[[ Records open ]]

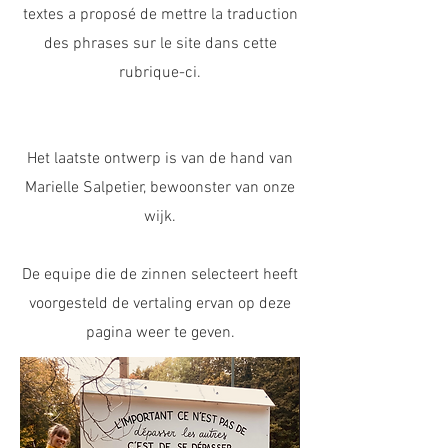
textes a proposé de mettre la traduction
des phrases sur le site dans cette
rubrique-ci.
Het laatste ontwerp is van de hand van
Marielle Salpetier, bewoonster van onze
wijk.
De equipe die de zinnen selecteert heeft
voorgesteld de vertaling ervan op deze
pagina weer te geven.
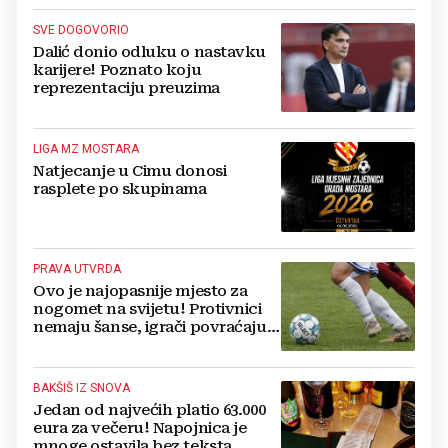
SVE DOGOVORIO
Dalić donio odluku o nastavku
karijere! Poznato koju
reprezentaciju preuzima
LIGA MZ MOSTARA
Natjecanje u Cimu donosi
rasplete po skupinama
PRAVA UTVRDA
Ovo je najopasnije mjesto za
nogomet na svijetu! Protivnici
nemaju šanse, igrači povraćaju,
bore za zrak...
BAKŠIŠ IZ SNOVA
Jedan od najvećih platio 63.000
eura za večeru! Napojnica je
mnoge ostavila bez teksta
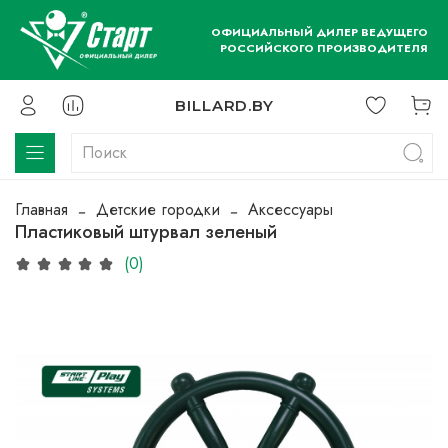
ОФИЦИАЛЬНЫЙ ДИЛЕР ВЕДУЩЕГО
РОССИЙСКОГО ПРОИЗВОДИТЕЛЯ
BILLARD.BY
Главная
Детские городки
Аксессуары
Пластиковый штурвал зеленый
(0)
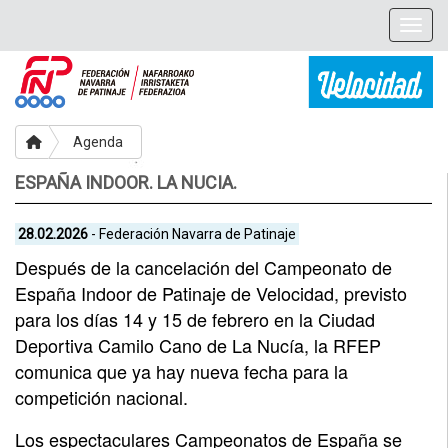
Togg
Agenda
ESPAÑA INDOOR. LA NUCIA.
28.02.2026
- Federación Navarra de Patinaje
Después de la cancelación del Campeonato de
España Indoor de Patinaje de Velocidad, previsto
para los días 14 y 15 de febrero en la Ciudad
Deportiva Camilo Cano de La Nucía, la RFEP
comunica que ya hay nueva fecha para la
competición nacional.
Los espectaculares Campeonatos de España se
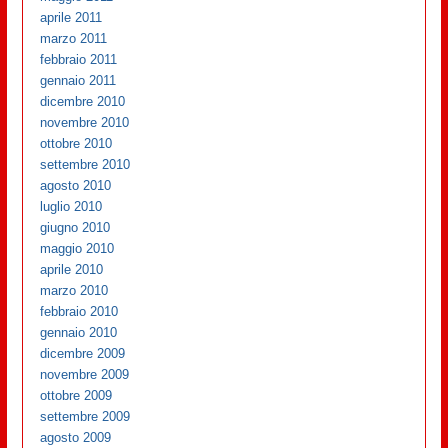
aprile 2011
marzo 2011
febbraio 2011
gennaio 2011
dicembre 2010
novembre 2010
ottobre 2010
settembre 2010
agosto 2010
luglio 2010
giugno 2010
maggio 2010
aprile 2010
marzo 2010
febbraio 2010
gennaio 2010
dicembre 2009
novembre 2009
ottobre 2009
settembre 2009
agosto 2009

[[ Records closed ]]

_What is being asked_. Of the records above, print only the lines from the one containing "Natjecanje u Cimu donosi" through the one containing "Después de la cancelación del Campeonato de", inclusive and unaltered, leaving out pictures.

_Exercise output_.
Natjecanje u Cimu donosi
rasplete po skupinama
PRAVA UTVRDA
Ovo je najopasnije mjesto za
nogomet na svijetu! Protivnici
nemaju šanse, igrači povraćaju,
bore za zrak...
BAKŠIŠ IZ SNOVA
Jedan od najvećih platio 63.000
eura za večeru! Napojnica je
mnoge ostavila bez teksta
ОФИЦИАЛЬНЫЙ ДИЛЕР ВЕДУЩЕГО
РОССИЙСКОГО ПРОИЗВОДИТЕЛЯ
BILLARD.BY
Главная
Детские городки
Аксессуары
Пластиковый штурвал зеленый
(0)
Togg
Agenda
ESPAÑA INDOOR. LA NUCIA.
28.02.2026
- Federación Navarra de Patinaje
Después de la cancelación del Campeonato de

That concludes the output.